Federal Motor Carrier Safety Administration (FMCSA), DOT.
Notice of final disposition.
The FMCSA announces its decision to exempt 34 individuals from the vision requirement in 49 CFR 391.41(b)(10). Start Printed Page 20252
April 14, 2000.Start Further Info
FOR FURTHER INFORMATION CONTACT:
For information about the vision exemptions in this notice, Ms. Sandra Zywokarte, Office of Bus and Truck Standards and Operations, (202) 366-2987; for information about legal issues related to this notice, Ms.
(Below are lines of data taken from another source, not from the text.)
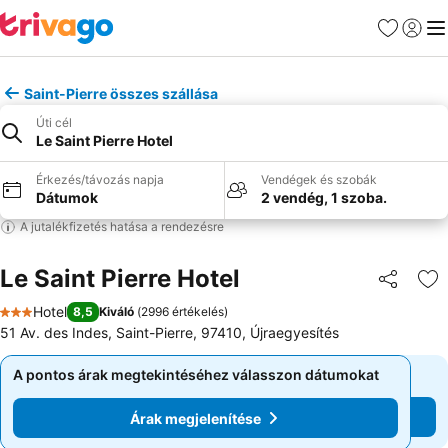
Kedvencek
Bejelen
Me
Saint-Pierre összes szállása
Úti cél
Le Saint Pierre Hotel
Érkezés/távozás napja
Vendégek és szobák
Dátumok
2 vendég, 1 szoba.
A jutalékfizetés hatása a rendezésre
Le Saint Pierre Hotel
Megosztá
Ho
Hotel
8,5
Kiváló
(
2996 értékelés
)
3 Kategória
51 Av. des Indes, Saint-Pierre, 97410, Újraegyesítés
A pontos árak megtekintéséhez válasszon dátumokat
A pontos árak megtekintéséhez válasszon dátumokat
Árak megjelenítése
Árak megjelenítése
Judith Rutledge, Office of the Chief Counsel, (202) 366-2519, FMCSA, Department of Transportation, 400 Seventh Street, SW., Washington, DC 20590. Office hours are from 7:45 a.m. to 4:15 p.m., e.t., Monday through Friday, except Federal holidays.End Further Info End Preamble Start Supplemental Information
Internet users may access all comments received by the U.S. DOT Dockets, Room PL-401, by using the universal resource locator (URL): http://dms.dot.gov. It is available 24 hours each day, 365 days each year. Please follow the instructions online for more information and help.
An electronic copy of this document may be downloaded using a modem and suitable communications software from the Government Printing Office's Electronic Bulletin Board Service at (202) 512-1661. Internet users may reach the Federal Register's home page at: http://www.nara.gov/fedreg and the Government Printing Office's web page at: http://www.access.gpo.gov/nara.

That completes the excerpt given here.